[Date Prev][Date Next][Thread Prev][Thread Next][Date Index][Thread Index]
Re: spam filtering
- To: http://www.gnosis.cx/~mertz
- Subject: Re: spam filtering
- From: http://dummy.us.eu.org/robert (Robert)
- Date: Tue, 1 Oct 2002 17:31:03 -0400
- In-Reply-To: <http://www.gnosis.cx/~Docm9kKkX8be092yn>
> From: http://www.gnosis.cx/~mertz (David Mertz, Ph.D.)

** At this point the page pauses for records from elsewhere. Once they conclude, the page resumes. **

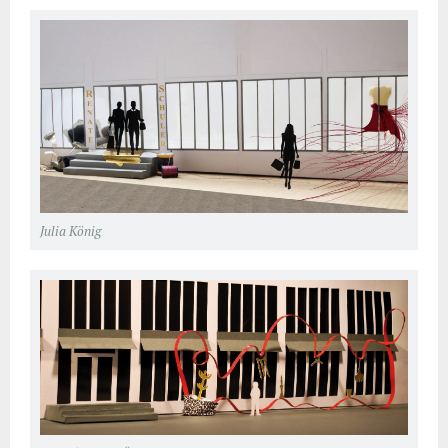
Julia König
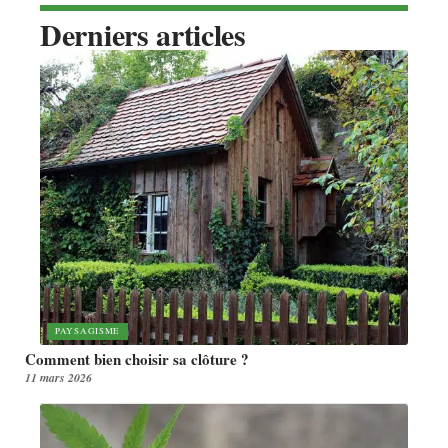
Derniers articles
PAYSAGISME
Comment bien choisir sa clôture ?
11 mars 2026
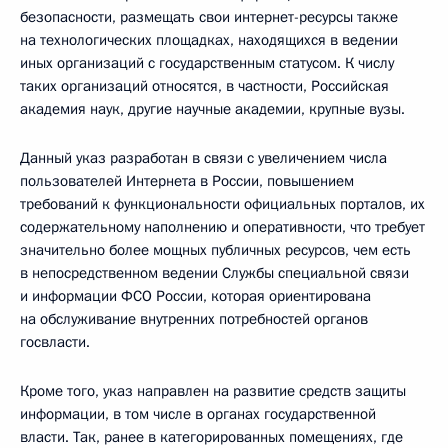
безопасности, размещать свои интернет-ресурсы также
на технологических площадках, находящихся в ведении
иных организаций с государственным статусом. К числу
таких организаций относятся, в частности, Российская
академия наук, другие научные академии, крупные вузы.
Данный указ разработан в связи с увеличением числа
пользователей Интернета в России, повышением
требований к функциональности официальных порталов, их
содержательному наполнению и оперативности, что требует
значительно более мощных публичных ресурсов, чем есть
в непосредственном ведении Службы специальной связи
и информации ФСО России, которая ориентирована
на обслуживание внутренних потребностей органов
госвласти.
Кроме того, указ направлен на развитие средств защиты
информации, в том числе в органах государственной
власти. Так, ранее в категорированных помещениях, где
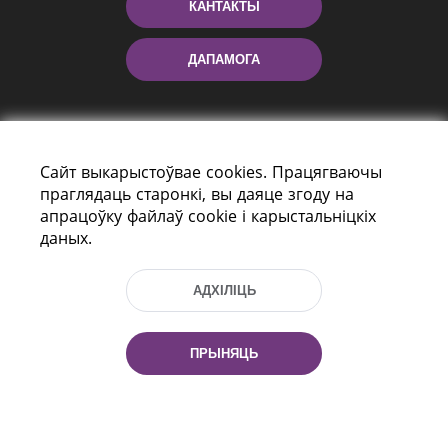
КАНТАКТЫ
ДАПАМОГА
Сайт выкарыстоўвае cookies. Працягваючы
праглядаць старонкі, вы даяце згоду на
апрацоўку файлаў cookie і карыстальніцкіх
даных.
праспект Незалежнасці 116
г. Мiнск, Рэспубліка Беларусь, 220114
АДХІЛІЦЬ
Тэл.: (+375 17) 368 37 37, Факс: (+375 17)
368 97 06
Эл. пошта: inbox@nlb.by
ПРЫНЯЦЬ
Усе правы абаронены:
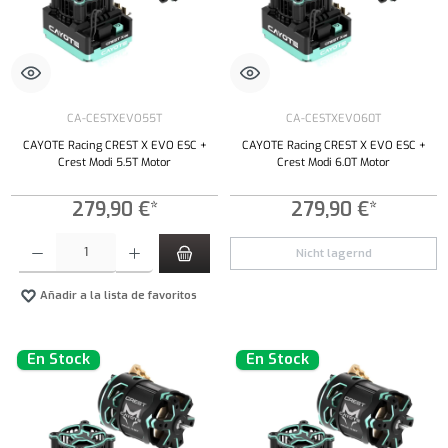
CA-CESTXEVO55T
CA-CESTXEVO60T
CAYOTE Racing CREST X EVO ESC +
CAYOTE Racing CREST X EVO ESC +
Crest Modi 5.5T Motor
Crest Modi 6.0T Motor
279,90 €*
279,90 €*
Cantidad del producto: introduce la cantidad deseada o usa los botones para aumentar o dism
Nicht lagernd
Añadir a la lista de favoritos
En Stock
En Stock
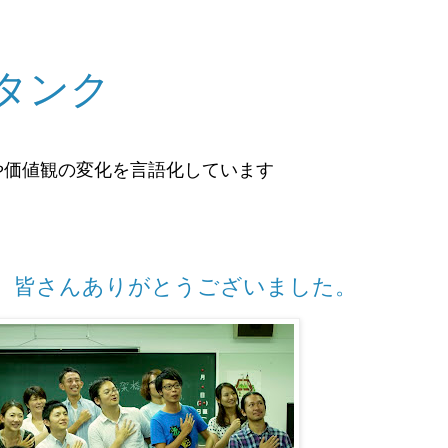
タンク
や価値観の変化を言語化しています
。皆さんありがとうございました。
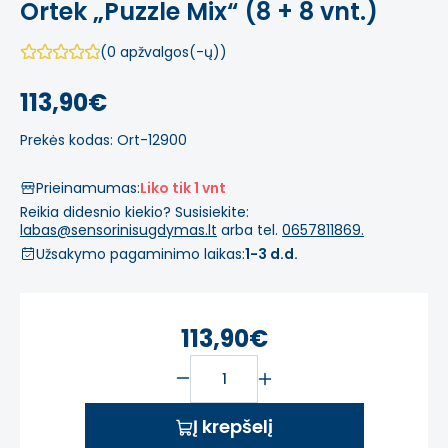
Ortek „Puzzle Mix“ (8 + 8 vnt.)
(0 apžvalgos(-ų))
113,90€
Prekės kodas: Ort-12900
Prieinamumas:
Liko tik 1 vnt
Reikia didesnio kiekio? Susisiekite:
labas@sensorinisugdymas.lt
arba tel.
0657811869.
Užsakymo pagaminimo laikas:
1-3 d.d.
113,90€
Į krepšelį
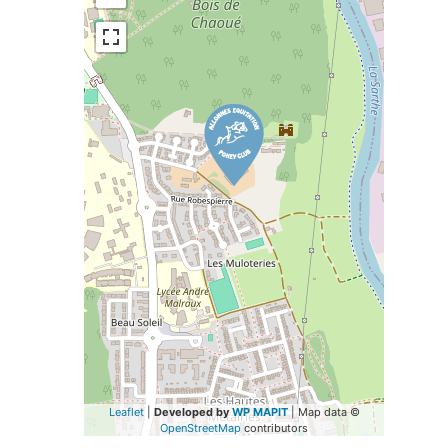
Leaflet
|
Developed by
WP MAPIT
| Map data ©
OpenStreetMap
contributors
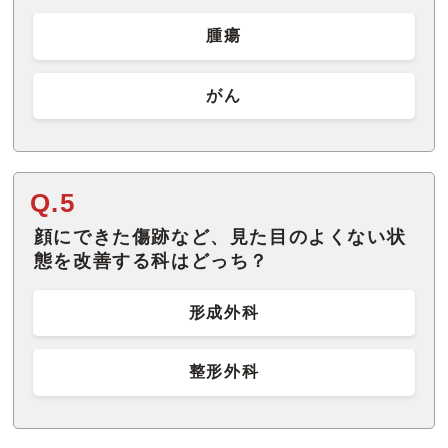
腫瘍
がん
Q.5
顔にできた傷跡など、見た目のよくない状
態を改善する科はどっち？
形成外科
整形外科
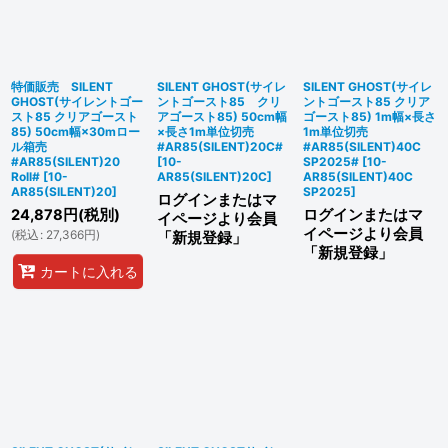
絞り込む
特価販売 SILENT
SILENT GHOST(サイレ
SILENT GHOST(サイレ
GHOST(サイレントゴー
ントゴースト85 クリ
ントゴースト85 クリア
スト85 クリアゴースト
アゴースト85) 50cm幅
ゴースト85) 1m幅×長さ
85) 50cm幅×30mロー
×長さ1m単位切売
1m単位切売
ル箱売
#AR85(SILENT)20C#
#AR85(SILENT)40C
#AR85(SILENT)20
[
10-
SP2025#
[
10-
Roll#
[
10-
AR85(SILENT)20C
]
AR85(SILENT)40C
AR85(SILENT)20
]
SP2025
]
ログインまたはマ
24,878
円
(税別)
ログインまたはマ
イページより会員
イページより会員
(
税込
:
27,366
円
)
「新規登録」
「新規登録」
カートに入れる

> Date: Tue, 01 Oct 2002 12:14:59 -0400
>
> http://dummy.us.eu.org/robert (Robert) wrote:
> |Your article might have also mentioned ifile
> |http://www.ai.mit.edu/~jrennie/ifile
>
> Yeah, maybe. But it didn't look as easy to setup in the context of my
> corpora statistics as were the little tools I used. I guess I could
> have listed ifile in the Resources, but there are literally dozens of
> different implementations of Bayesian filtering, and I didn't want to
> list them all.
Fair enough. ifile has been around for 4 years and works specifically on
e-mail. It's more general than any spam filtering tool 'though less general
than other Bayesian filtering tools.
> I included Bogofilter in Resources because, from its description, it did
> some work on improving the lexing algorithm. But even there, I -tested-
> with a quick Python program. I don't think the results would differ
> that much... and my point was to look at the conceptual area, not the
> individual tools.
bogofilter is still in its infancy. It has potential. (I admit that
ifile ends up filtering on some funky "words" -- it ends up that words
like "<table" and "<font" are indicators of spam for my 5000 spam messages
of training. bogofilter may eventually be better at recognizing real
words as indicators of spam.)
> |don't know about Pyzor, but Razor uses "fuzzy matching" (nilsimsa) using a
> |moving hash (sort of like rsync & the gdiff format). Although I haven't
> |looked at your trigram code, I imagine that it might be a similar idea
> |(probably the fuzzy matching code is far more complex than the trigram
> |stuff, 'though).
>
> Not really the same. Nilsimsa is interesting, as is the general concept
> of a fuzzy hash. But my use of trigrams has nothing to do with hashing.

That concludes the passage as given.